Rigorously Mining Genomic Data
From personal and cancer genomes to social networks to online buying habits, we have entered the era of Big Data. Computer scientists have developed efficient and successful machine learning algorithms to mine these data for patterns. But no one quite knows: how reliable are the results? So, a team from Brown University has received a $1.5-million “Big Data” grant from the National Science Foundation and the NIH to develop rigorous statistical tools that answer this question. Their work focuses on data from the Cancer Genome Atlas.
“Machine learning is very popular today. But we don’t have statistical guarantees on the quality of our results,” says Eli Upfal, PhD, professor of computer science and principal investigator on the project. “We want to build techniques that will still be efficient and practical but also would quantify the quality of the results.” Fellow computer science professors Ben Raphael, PhD, and Fabio Vandin, PhD, will help lead the effort.
Genomic data are large, complex, and noisy on many levels, so they are a good prototype for testing Big Data tools, Upfal says. His team has already built a tool called HotNet that helps identify—with high statistical confidence—pathways of mutated proteins that are involved in cancer. Upfal’s team also aims to develop statistical tools to answer the question: how big of a sample does one need to answer a particular question in genomics? Ultimately the tools will have applications in many domains beyond genomics, Upfal says.
Bridging Gaps in Multiscale Modeling
Multiscale models in neurobiology can help scientists understand the brain from the small molecule to the tissue level. But to realize the promise of these models, scientists first must bridge critical gaps between biologists and computer scientists, as well as between computer scientists working at different scales. A new $9.3-million NIH center at the University of Pittsburgh—the Biomedical Technology Research Center—aims to do just that.
“Our first goal is to bridge the gap between experiments and computations. A first step toward this goal is to reach out to those people already doing experiments and assist them in solving their neurobiological problems,” says principal investigator Ivet Bahar, PhD, professor of computational and systems biology. The center, which is a joint collaboration between the University of Pittsburgh, Carnegie Mellon University, Pittsburgh Supercomputing Center, and the Salk Institute, will develop multiscale models for five different driving biomedical projects across several institutions. “The tools we build will be tailored to their needs,” Bahar says. The projects focus on understanding brain signaling and may lead to new treatments for neurological and behavioral disorders.
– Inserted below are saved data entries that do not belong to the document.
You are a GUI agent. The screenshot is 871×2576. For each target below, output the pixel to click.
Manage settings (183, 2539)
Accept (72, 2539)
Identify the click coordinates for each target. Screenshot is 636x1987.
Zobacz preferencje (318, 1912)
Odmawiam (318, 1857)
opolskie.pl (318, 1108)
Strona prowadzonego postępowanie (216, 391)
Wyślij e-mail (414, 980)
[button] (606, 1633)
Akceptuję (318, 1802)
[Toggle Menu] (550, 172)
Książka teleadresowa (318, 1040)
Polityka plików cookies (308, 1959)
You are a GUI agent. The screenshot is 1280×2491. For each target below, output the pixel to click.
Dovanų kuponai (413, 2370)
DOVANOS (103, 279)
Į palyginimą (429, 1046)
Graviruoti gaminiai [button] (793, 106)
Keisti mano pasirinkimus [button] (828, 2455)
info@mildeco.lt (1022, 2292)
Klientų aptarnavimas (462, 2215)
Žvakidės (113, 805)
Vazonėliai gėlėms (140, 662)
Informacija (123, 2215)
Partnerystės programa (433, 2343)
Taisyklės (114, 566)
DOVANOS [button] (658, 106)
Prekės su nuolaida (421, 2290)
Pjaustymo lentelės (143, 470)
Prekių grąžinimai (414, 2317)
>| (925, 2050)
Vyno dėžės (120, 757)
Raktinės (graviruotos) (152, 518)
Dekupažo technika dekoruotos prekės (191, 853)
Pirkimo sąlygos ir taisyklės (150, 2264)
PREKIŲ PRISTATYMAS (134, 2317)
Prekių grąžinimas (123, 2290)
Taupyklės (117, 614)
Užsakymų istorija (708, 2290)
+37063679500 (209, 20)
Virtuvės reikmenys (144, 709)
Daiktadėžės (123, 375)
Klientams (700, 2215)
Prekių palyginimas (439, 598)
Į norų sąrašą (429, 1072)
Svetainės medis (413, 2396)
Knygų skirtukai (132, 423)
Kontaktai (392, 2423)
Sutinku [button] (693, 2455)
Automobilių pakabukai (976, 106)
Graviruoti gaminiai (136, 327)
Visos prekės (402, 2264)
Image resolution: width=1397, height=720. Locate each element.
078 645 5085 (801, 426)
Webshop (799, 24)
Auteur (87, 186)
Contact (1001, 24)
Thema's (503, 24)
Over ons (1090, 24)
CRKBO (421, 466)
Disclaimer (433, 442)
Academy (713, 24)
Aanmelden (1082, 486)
The center will also foster collaborations among modelers at different scales, such as the molecular, synapse, and brain tissue levels, she says. Currently, she says, “There is a serious disconnect. We would really like to overcome that,” Bahar says. For example, her team will use molecular simulations to calculate parameters that can be fed into cell simulations created by other researchers. Those cell modelers will in turn provide feedback that can improve her team’s molecular models.